II- A empregadora (ré) foi citada e realizou-se Audiência de Partes em que teve lugar infrutífera tentativa de conciliação.

III- A ré requereu a declaração da licitude do despedimento e motivou o mesmo.

IV- O trabalhador (autor), patrocinado pelo Ministério Público, pediu a concessão do benefício de isenção de custas por estar desempregado desde a data do despedimento e não ter qualquer outra fonte de rendimentos. Mais contestou, alegando a ilicitude do despedimento e reclamando créditos salariais e indemnização de antiguidade em substituição da reintegração caso a mesma seja de excluir.

V- RESPONDEU a ré contrariando os valores dos créditos reclamados pelo autor e mantendo a posição já tomada incialmente.

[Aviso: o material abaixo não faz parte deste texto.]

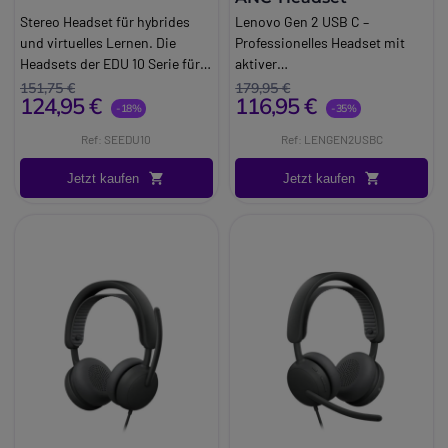
Stereo Headset für hybrides
Lenovo Gen 2 USB C –
und virtuelles Lernen. Die
Professionelles Headset mit
Headsets der EDU 10 Serie für
aktiver
den Unterricht bieten Plug and
Geräuschunterdrückung. Das
151,75 €
179,95 €
124,95 €
116,95 €
Play Funktionalität über einen
Lenovo Gen 2 USB C ist ein
-18%
-35%
3,5 mm Klinkenstecker oder
professionelles Headset, das
Ref: SEEDU10
Ref: LENGEN2USBC
USB Anschluss.
für moderne
Arbeitsumgebungen und
Jetzt kaufen
Jetzt kaufen
digitale Zusammenarbeit
entwickelt wurde.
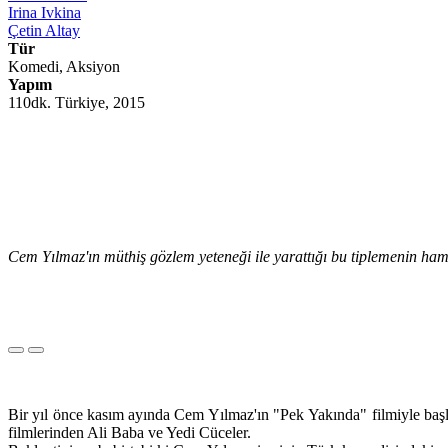
Irina Ivkina
Çetin Altay
Tür
Komedi, Aksiyon
Yapım
110dk. Türkiye, 2015
Cem Yılmaz'ın müthiş gözlem yeteneği ile yarattığı bu tiplemenin ha
Bir yıl önce kasım ayında Cem Yılmaz'ın "Pek Yakında" filmiyle başl
filmlerinden Ali Baba ve Yedi Cüceler.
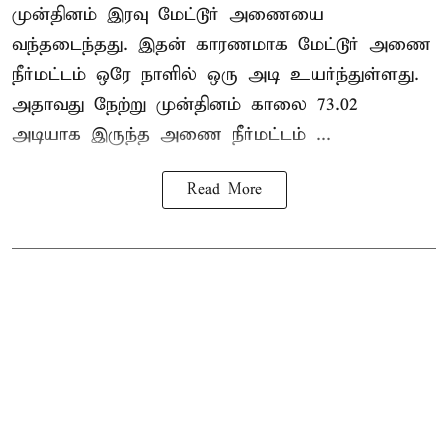
முன்தினம் இரவு மேட்டூர் அணையை
வந்தடைந்தது. இதன் காரணமாக மேட்டூர் அணை
நீர்மட்டம் ஒரே நாளில் ஒரு அடி உயர்ந்துள்ளது.
அதாவது நேற்று முன்தினம் காலை 73.02
அடியாக இருந்த அணை நீர்மட்டம் ...
Read More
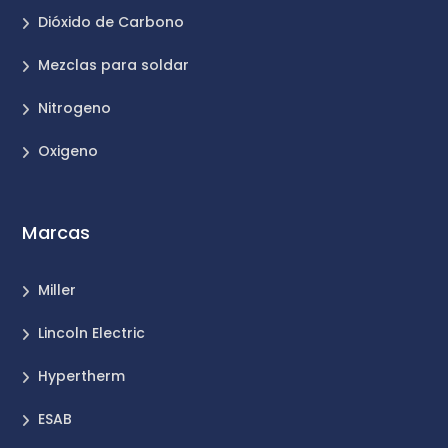
Dióxido de Carbono
Mezclas para soldar
Nitrogeno
Oxigeno
Marcas
Miller
Lincoln Electric
Hypertherm
ESAB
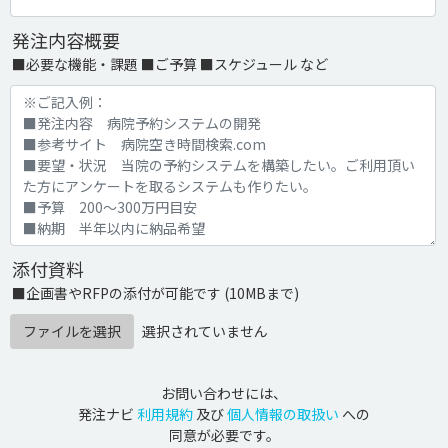
発注内容概要
■必要な機能・課題 ■ご予算 ■スケジュール など
添付資料
■企画書やRFPの添付が可能です (10MBまで)
ファイルを選択
選択されていません
お問い合わせには、
発注ナビ
利用規約
及び
個人情報の取扱い
への
同意が必要です。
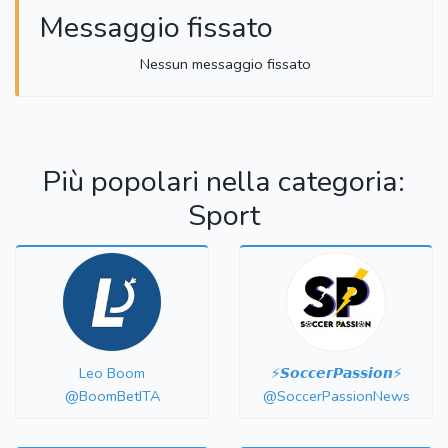
Messaggio fissato
Nessun messaggio fissato
Più popolari nella categoria:
Sport
Leo Boom
⚡️𝙎𝙤𝙘𝙘𝙚𝙧𝙋𝙖𝙨𝙨𝙞𝙤𝙣⚡️
@BoomBetITA
@SoccerPassionNews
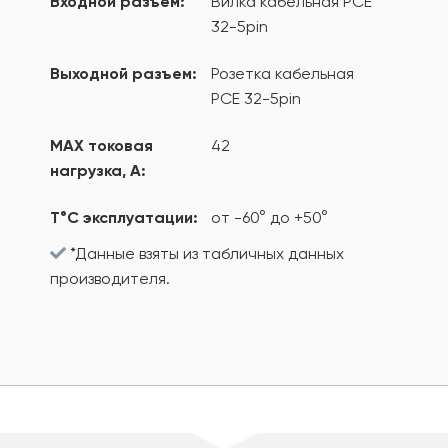
Входной разъем:
Вилка кабельная PCE
32-5pin
Выходной разъем:
Розетка кабельная
PCE 32-5pin
MAX токовая
42
нагрузка, А:
T°С эксплуатации:
от -60° до +50°
*Данные взяты из табличных данных
производителя.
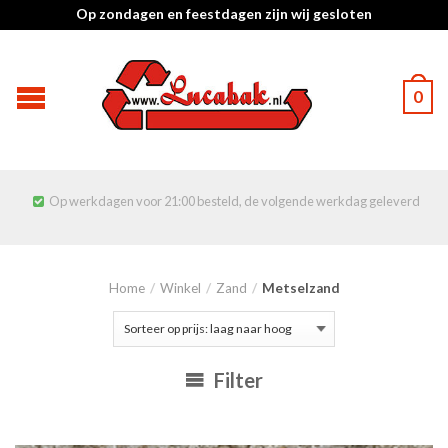
Op zondagen en feestdagen zijn wij gesloten
0
Op werkdagen voor 21:00 besteld, de volgende werkdag geleverd

Home
/
Winkel
/
Zand
/
Metselzand
Filter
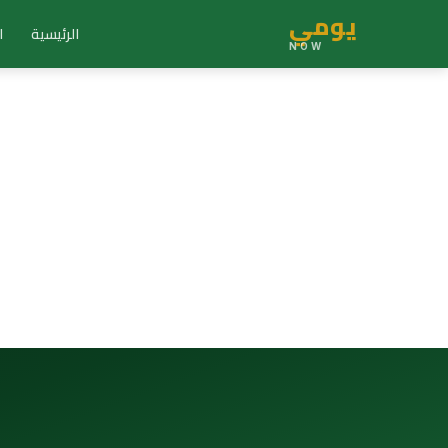
يومي
الرئيسية
ا
NOW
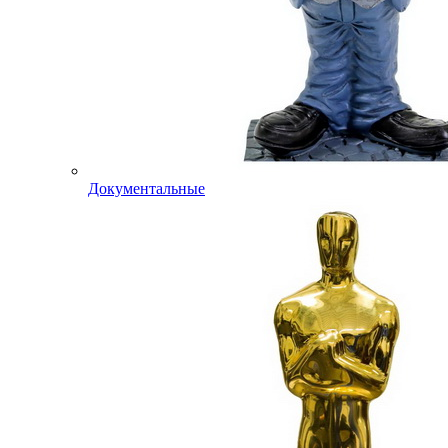
Документальные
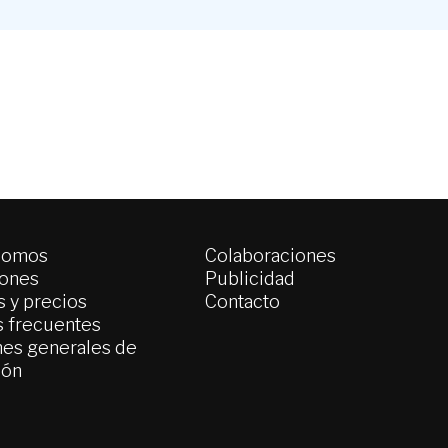
somos
Colaboraciones
iones
Publicidad
 y precios
Contacto
s frecuentes
es generales de
ión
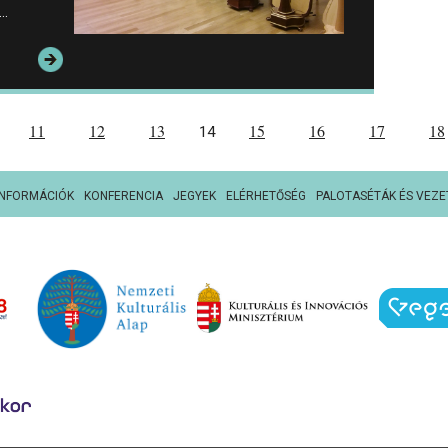
,…
11
12
13
15
16
17
18
14
INFORMÁCIÓK
KONFERENCIA
JEGYEK
ELÉRHETŐSÉG
PALOTASÉTÁK ÉS VEZE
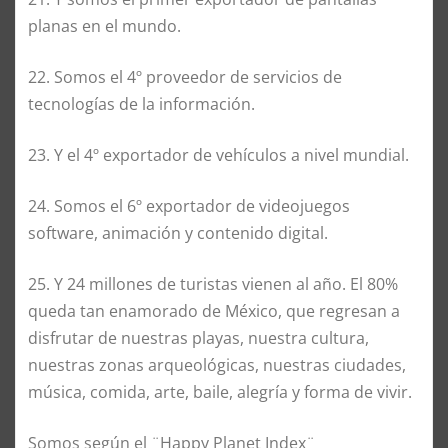
planas en el mundo.
22. Somos el 4º proveedor de servicios de
tecnologías de la información.
23. Y el 4º exportador de vehículos a nivel mundial.
24. Somos el 6º exportador de videojuegos
software, animación y contenido digital.
25. Y 24 millones de turistas vienen al año. El 80%
queda tan enamorado de México, que regresan a
disfrutar de nuestras playas, nuestra cultura,
nuestras zonas arqueológicas, nuestras ciudades,
música, comida, arte, baile, alegría y forma de vivir.
Somos según el ¨Happy Planet Index¨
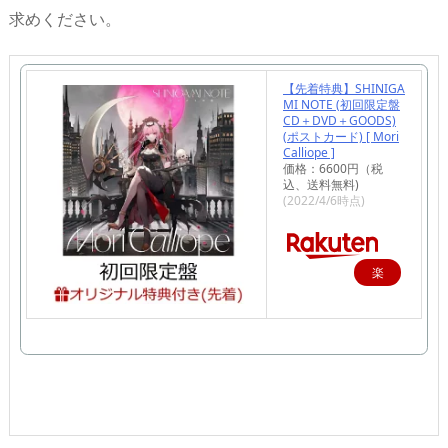
求めください。
【先着特典】SHINIGA
MI NOTE (初回限定盤
CD＋DVD＋GOODS)
(ポストカード) [ Mori
Calliope ]
価格：6600円（税
込、送料無料)
(2022/4/6時点)
楽
天
で
購
入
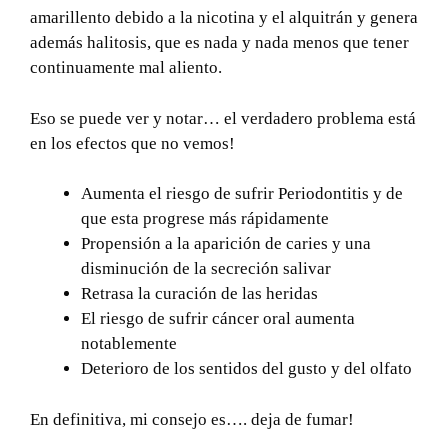
amarillento debido a la nicotina y el alquitrán y genera
además halitosis, que es nada y nada menos que tener
continuamente mal aliento.
Eso se puede ver y notar… el verdadero problema está
en los efectos que no vemos!
Aumenta el riesgo de sufrir Periodontitis y de
que esta progrese más rápidamente
Propensión a la aparición de caries y una
disminución de la secreción salivar
Retrasa la curación de las heridas
El riesgo de sufrir cáncer oral aumenta
notablemente
Deterioro de los sentidos del gusto y del olfato
En definitiva, mi consejo es…. deja de fumar!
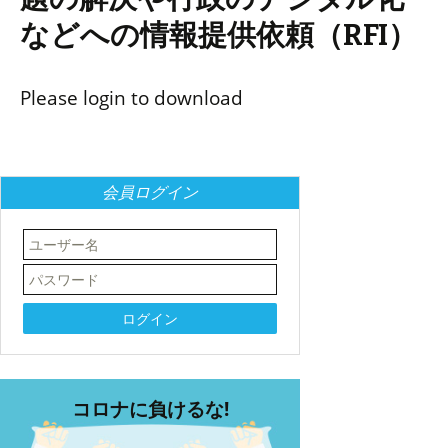
などへの情報提供依頼（RFI）
Please login to download
会員ログイン
コロナに負けるな!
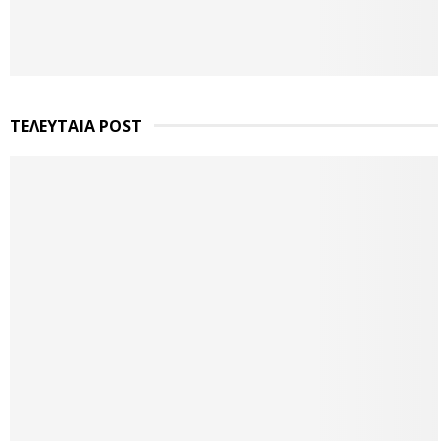
ΤΕΛΕΥΤΑΙΑ POST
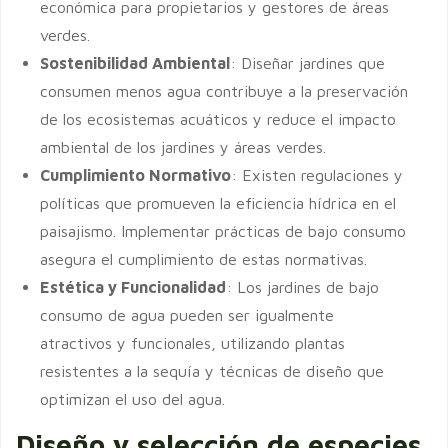
económica para propietarios y gestores de áreas
verdes.
Sostenibilidad Ambiental
: Diseñar jardines que
consumen menos agua contribuye a la preservación
de los ecosistemas acuáticos y reduce el impacto
ambiental de los jardines y áreas verdes.
Cumplimiento Normativo
: Existen regulaciones y
políticas que promueven la eficiencia hídrica en el
paisajismo. Implementar prácticas de bajo consumo
asegura el cumplimiento de estas normativas.
Estética y Funcionalidad
: Los jardines de bajo
consumo de agua pueden ser igualmente
atractivos y funcionales, utilizando plantas
resistentes a la sequía y técnicas de diseño que
optimizan el uso del agua.
Diseño y selección de especies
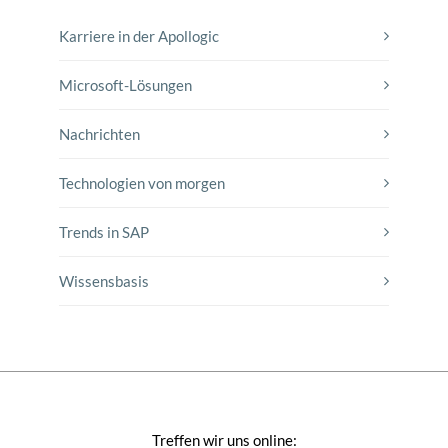
Karriere in der Apollogic
Microsoft-Lösungen
Nachrichten
Technologien von morgen
Trends in SAP
Wissensbasis
Treffen wir uns online:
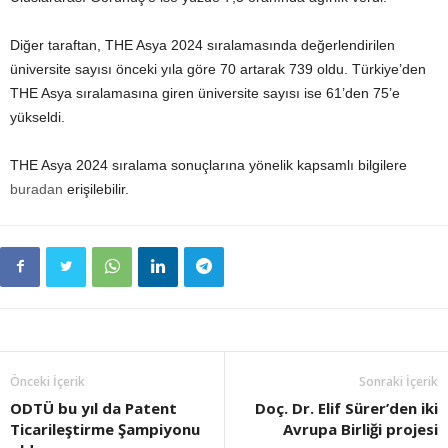
Diğer taraftan, THE Asya 2024 sıralamasında değerlendirilen
üniversite sayısı önceki yıla göre 70 artarak 739 oldu. Türkiye’den
THE Asya sıralamasına giren üniversite sayısı ise 61’den 75’e
yükseldi.
THE Asya 2024 sıralama sonuçlarına yönelik kapsamlı bilgilere
buradan
erişilebilir.
Önceki İçerik
Sonraki İçerik
ODTÜ bu yıl da Patent
Doç. Dr. Elif Sürer’den iki
Ticarileştirme Şampiyonu
Avrupa Birliği projesi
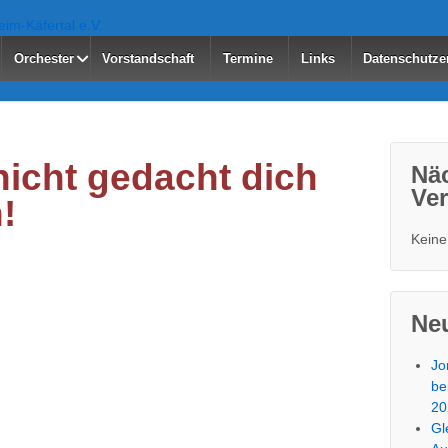
Orchester
Vorstandschaft
Termine
Links
Datenschutze
nicht gedacht dich
Nä
Ver
!
Keine
Neu
Jo
be
20
Gl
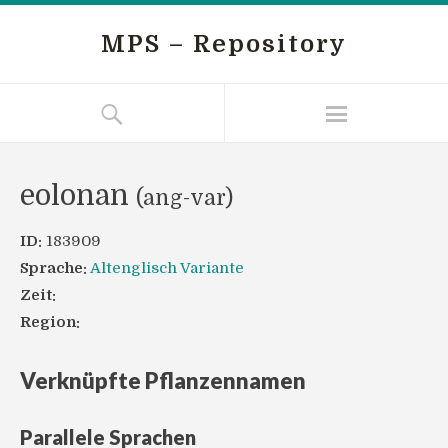
MPS – Repository
eolonan
(ang-var)
ID:
183909
Sprache:
Altenglisch Variante
Zeit:
Region:
Verknüpfte Pflanzennamen
Parallele Sprachen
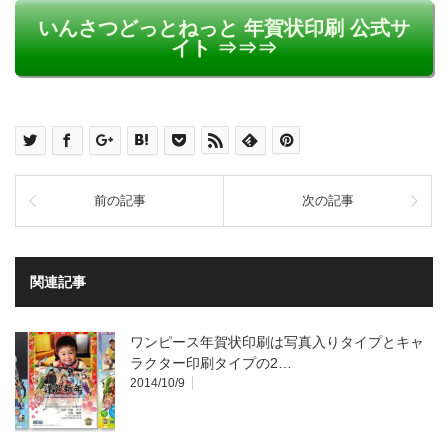
いんさつどっとねっと 年賀状印刷 公式サ
イト ⇒⇒⇒
前の記事
次の記事
関連記事
ワンピース年賀状印刷は写真入りタイプとキャ
ラクター印刷タイプの2…
2014/10/9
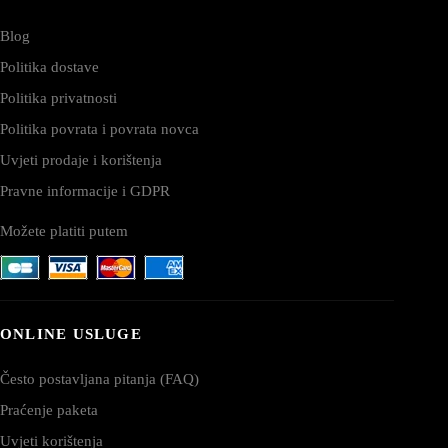
Blog
Politika dostave
Politika privatnosti
Politika povrata i povrata novca
Uvjeti prodaje i korištenja
Pravne informacije i GDPR
Možete platiti putem
ONLINE USLUGE
Često postavljana pitanja (FAQ)
Praćenje paketa
Uvjeti korištenja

VI- A fols. 445 a 447, a Mmª Juíza a quo proferiu o seguinte despacho:

“ Fls. 99-100/149-153/158-175/444:

I.

Na presente acção declarativa, instaurada sob a forma de processo especial, por «AA» contra «BB, LDA.», alega o primeiro, em sede de contestação/reconvenção, que está isento de custas por estar patrocinado pelo Ministério Público e se encontrar desempregado desde o dia 22/02/2013.

Vejamos se assim é:

II.

Nos termos do disposto no artigo 4º, n.º 1, alínea h), do Regulamento das Custas Processuais, alterado pela Lei n.º 7/2012 de 13/02: «1. Estão isentos de custas: (…)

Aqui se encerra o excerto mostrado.